As quatro cartas publicadas nessa altura foram escritas por mulheres trans que admiram Gisberta, apesar de algumas nunca terem trocado uma palavra com ela. Rute Bianca foi a sua melhor amiga. Conheceram-se em Lisboa, quando ambas faziam shows em espaços nocturnos. Além desta carta, Rute gravou em vídeo uma sentida homenagem à memória da amiga.

Carta 1 - Rute Bianca

 

Francisca Solange Martins é advogada e dedica-se à defesa de mulheres vítimas de violência. A segunda carta a Gisberta é assinada por si.

Carta 2 - Francisca Solange

 

Segue-se a carta de Ângela Sampaio, activista pelas lutas feministas, trans e antirracistas:

Carta 3 - Ângela Sampaio

 

A pessoa autora da última carta escolheu o anonimato. É importante aqui salientar o apoio prestado pelo Centro Gis, uma estrutura da Associação Plano I, que facilitou o envolvimento das pessoas trans utentes do centro nesta iniciativa.

Carta 4 - Anónima

A reedição das “Cartas para Gisberta” é especialmente pertinente numa altura em que é evidente uma tentativa de menorizar o impacto que o assassínio de Gisberta teve na sociedade portuguesa e, em particular, no Porto. Como resposta directa a esse acto bárbaro, a 8 de Julho de 2006 realizou-se a primeira Marcha do Orgulho do Porto (MOP), onde estiveram presentes cerca de 300 de pessoas. A última edição da MOP, em 2022, contou com mais de 10.000 participantes, numa altura em que se multiplicam as marchas do orgulho LGBTI+ por todo o país. O activismo pela defesa dos direitos e visibilidade das pessoas trans teve na reacção à morte de Gisberta um momento de refundação. Doze anos depois, era aprovada em Portugal a lei da autodeterminação da identidade de género

A petição “Por um Porto que se lembre de Gisberta Salce Júnior”, promovida pela MOP em 2021, pretendeu coser a memória do crime e da luta do movimento trans na toponímia da cidade (sobre a defesa da exclusão do sobrenome “Júnior” da proposta, veja-se a argumentação da artista Hilda de Paulo). Defendia-se que assim este  momento chocante mais dificilmente se diluiria no esquecimento dos seus habitantes. A pretensão encontrou a resistência do executivo camarário e da Comissão de Toponímia nomeada pela Câmara Municipal. Com a mudança de composição deste órgão consultivo, conseguiu-se a aprovação da inclusão do nome de Gisberta numa lista de designações para atribuição a novos arruamentos. No entanto, não sabemos ao certo quando tal virá acontecer, e não é de afastar a possibilidade de se encontrarem medidas dilatórias que vão adiando a concretização desse objectivo.
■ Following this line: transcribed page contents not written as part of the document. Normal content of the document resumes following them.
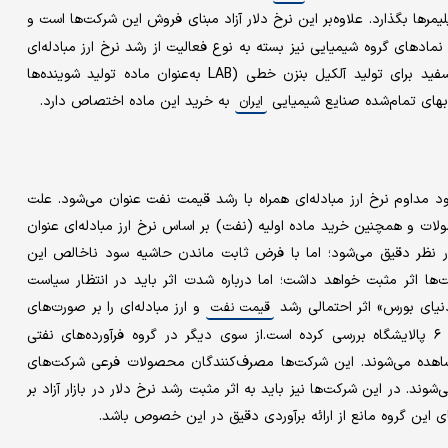
یمرها بگذارد. علاوه‌بر این نرخ دلار آزاد مبنای فروش این شرکت‌ها است و
نمادهای گروه شیمیایی نیز بسته به نوع فعالیت از رشد نرخ ارز مبادله‌ای
و آزاد اثر می‌پذیرند. در این خصوص شرکت‌های مصرف‌کننده نفت‌سفید برای تولید آلکیل بنزن خطی (LAB به‌عنوان ماده تولید شوینده‌ها
به خرید این ماده اختصاص دارد.
ایران
مداوم نرخ ارز مبادله‌ای همراه با رشد قیمت نفت عنوان می‌شود. علت
ت و همچنین خرید ماده اولیه (نفت) بر اساس نرخ ارز مبادله‌ای عنوان
ار نظر دقیق می‌شود؛ اما با فرض ثابت ماندن حاشیه سود ناخالص این
‌ها اثر مثبت خواهد داشت؛ اما درباره شدت اثر باید در انتظار سیاست
نیای بورس» اثر احتمالی رشد
و ارز مبادله‌ای را بر صورت‌های
قیمت نفت
مالی شرکت‌های پالایشی در گزارشی با عنوان سه بازی‌ساز سود در ۶ پالایشگاه بررسی کرده است.از سوی دیگر در گروه فرآورده‌های نفتی
مشاهده می‌شوند. این شرکت‌ها مصرف‌کنندگان محصولات فرعی شرکت‌های
شوند. در این شرکت‌ها نیز باید به اثر مثبت رشد نرخ دلار در بازار آزاد بر
این گروه مانع از ارائه برآوردی دقیق در این خصوص باشد.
Quando se assinalaram dez anos do homicídio transfóbico cometido no edifício Pão de Açucar, o dezanove.pt convidou várias pessoas activistas a escreverem sobre o caso, a figura e o legado de Gisberta. Mas é a comunidade trans que ainda hoje sente na pele a violência diária que ela também sentia. São as suas vozes que mais temos de escutar para as bem saber defender. Fazemos nossas as palavras da Invictas: «A memória de Gisberta segue viva. [Convidamos a] escreverem cartas para Gisberta, como forma de dialogar sobre mudanças que ocorreram no país nesta última década e para que não se esqueça, para que nunca mais aconteça».